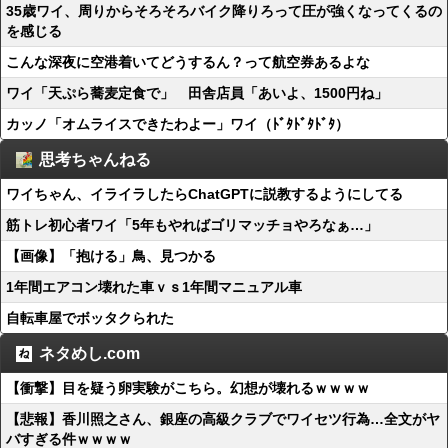
35歳ワイ、周りからそろそろバイク降りろって圧が強くなってくるの
を感じる
こんな深夜に空港着いてどうするん？って航空券あるよな
ワイ「天ぷら蕎麦定食で」 田舎店員「あいよ、1500円ね」
カッノ「オムライスできたわよー」ワイ（ﾄﾞﾀﾄﾞﾀﾄﾞﾀ）
思考ちゃんねる
ワイちゃん、イライラしたらChatGPTに説教するようにしてる
筋トレ初心者ワイ「5年もやればゴリマッチョやろなぁ…」
【画像】「抱ける」鳥、見つかる
1年間エアコン壊れた車ｖｓ1年間マニュアル車
自転車屋でボッタクられた
ネタめし.com
【衝撃】目を疑う卵実験がこちら。幻想が壊れるｗｗｗｗ
【悲報】香川照之さん、銀座の高級クラブでワイセツ行為…全文がヤ
バすぎる件ｗｗｗｗ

> [TASK GOAL]:
When you copy the data above, keep each line exact and omit the pictures.

> [RESPONSE TO THE EXERCISE]:
35歳ワイ、周りからそろそろバイク降りろって圧が強くなってくるの
を感じる
こんな深夜に空港着いてどうするん？って航空券あるよな
ワイ「天ぷら蕎麦定食で」 田舎店員「あいよ、1500円ね」
カッノ「オムライスできたわよー」ワイ（ﾄﾞﾀﾄﾞﾀﾄﾞﾀ）
思考ちゃんねる
ワイちゃん、イライラしたらChatGPTに説教するようにしてる
筋トレ初心者ワイ「5年もやればゴリマッチョやろなぁ…」
【画像】「抱ける」鳥、見つかる
1年間エアコン壊れた車ｖｓ1年間マニュアル車
自転車屋でボッタクられた
ネタめし.com
【衝撃】目を疑う卵実験がこちら。幻想が壊れるｗｗｗｗ
【悲報】香川照之さん、銀座の高級クラブでワイセツ行為…全文がヤ
バすぎる件ｗｗｗｗ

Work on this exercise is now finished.